Bloody-mindedness of early myths
My position on relativism

One way to avoid the inevitable robot uprising

I took an AI class back in undergrad, more than seven years ago now.  We never really discussed ethics, but that's in large part because the field wasn't far enough along.  The trouble is, there may not be that bright a line for when we are.  When an AI can impersonate a human conversationally, passing the Turing test, it will still probably be via the use of a range of heuristics and trickery.  However, the human brain also uses such short cuts.  It seems to me distinctly possible that we still will have highly limited understanding of human consciousness by the time we start to get to real AI.  Without that understanding it will be difficult to say what qualifies as consciousness via software.

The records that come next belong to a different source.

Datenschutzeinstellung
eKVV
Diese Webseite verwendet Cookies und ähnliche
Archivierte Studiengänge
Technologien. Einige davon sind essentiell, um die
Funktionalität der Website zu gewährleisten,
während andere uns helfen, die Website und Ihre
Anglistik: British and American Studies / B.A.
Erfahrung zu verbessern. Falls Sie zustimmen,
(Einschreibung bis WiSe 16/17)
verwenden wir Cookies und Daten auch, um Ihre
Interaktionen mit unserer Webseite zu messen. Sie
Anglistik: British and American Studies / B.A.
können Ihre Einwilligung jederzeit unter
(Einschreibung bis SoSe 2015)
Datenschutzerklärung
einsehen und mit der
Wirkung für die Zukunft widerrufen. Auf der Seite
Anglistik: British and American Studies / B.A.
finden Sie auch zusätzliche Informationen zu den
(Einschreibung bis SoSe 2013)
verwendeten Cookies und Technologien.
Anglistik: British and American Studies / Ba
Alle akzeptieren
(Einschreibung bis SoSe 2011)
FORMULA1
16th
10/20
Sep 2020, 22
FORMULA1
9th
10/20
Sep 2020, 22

So how long do we have.  The Ian Gross of the Global Strategy Institute at CSIS covered one estimate:

But, this article argues human-like computation in robots will be realized within 30 years or less.

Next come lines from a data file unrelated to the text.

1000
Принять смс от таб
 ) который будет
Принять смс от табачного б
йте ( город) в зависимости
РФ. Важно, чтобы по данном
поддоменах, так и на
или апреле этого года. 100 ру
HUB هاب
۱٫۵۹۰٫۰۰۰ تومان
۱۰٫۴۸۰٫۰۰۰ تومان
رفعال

Hans Moravec, a robotics specialist at Carnegie Mellon, speculates that a computer would have to be able to compute 100 trillion instructions per second to emulate the human brain. That means that to perform like a human brain a “futuristic” PC would have to be 1,000 times more powerful than the average PC produced in 2008. This bridge between current computer power and that needed in the future may seem large. But, keep in mind that computational power doubled each year in the 1990s. Experts believe the doubling of processing speed every year will continue to grow exponentially well into the next decade.

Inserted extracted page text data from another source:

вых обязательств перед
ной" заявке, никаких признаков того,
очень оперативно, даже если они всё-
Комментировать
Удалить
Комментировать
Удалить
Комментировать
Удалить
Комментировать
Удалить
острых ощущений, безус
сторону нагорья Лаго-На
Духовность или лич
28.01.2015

Living in a world where computers are as smart as and can learn as quickly as humans will change the way people live. According to Moravec, the rise of robots will lead to a “fundamental restructuring of our society” (sounds like our friend Ray Kurzweil, no?). Business practices, scientific advances, and even athletic competitions could all be held without people. Based on the articles, it appears as though human-like robots are truly right around the corner. Whether people in society will be willing to accommodate their integration is another issue.


How to prepare?  It seems to that one logical starting point would be to set a few easy to judge threshholds.  One would be any algorithm that has passed the Turing test or any modification on such an algorithm.  Another could be any learning software on a hardware platform sufficiently powerful to perform 100 trillion instructuions per second and thus emulate the human brain. I don't think such research should be banned, but once those threshhols are hit the designers and programmers should start talking to human subject review boards and bring in all the processes and protections relevant to human experimentation.  I'm not knowlegable or wise enough to suggest what boundaries these boards should lay down, but I feel that such protections should come in at the front end of true AI and not as an afterthought.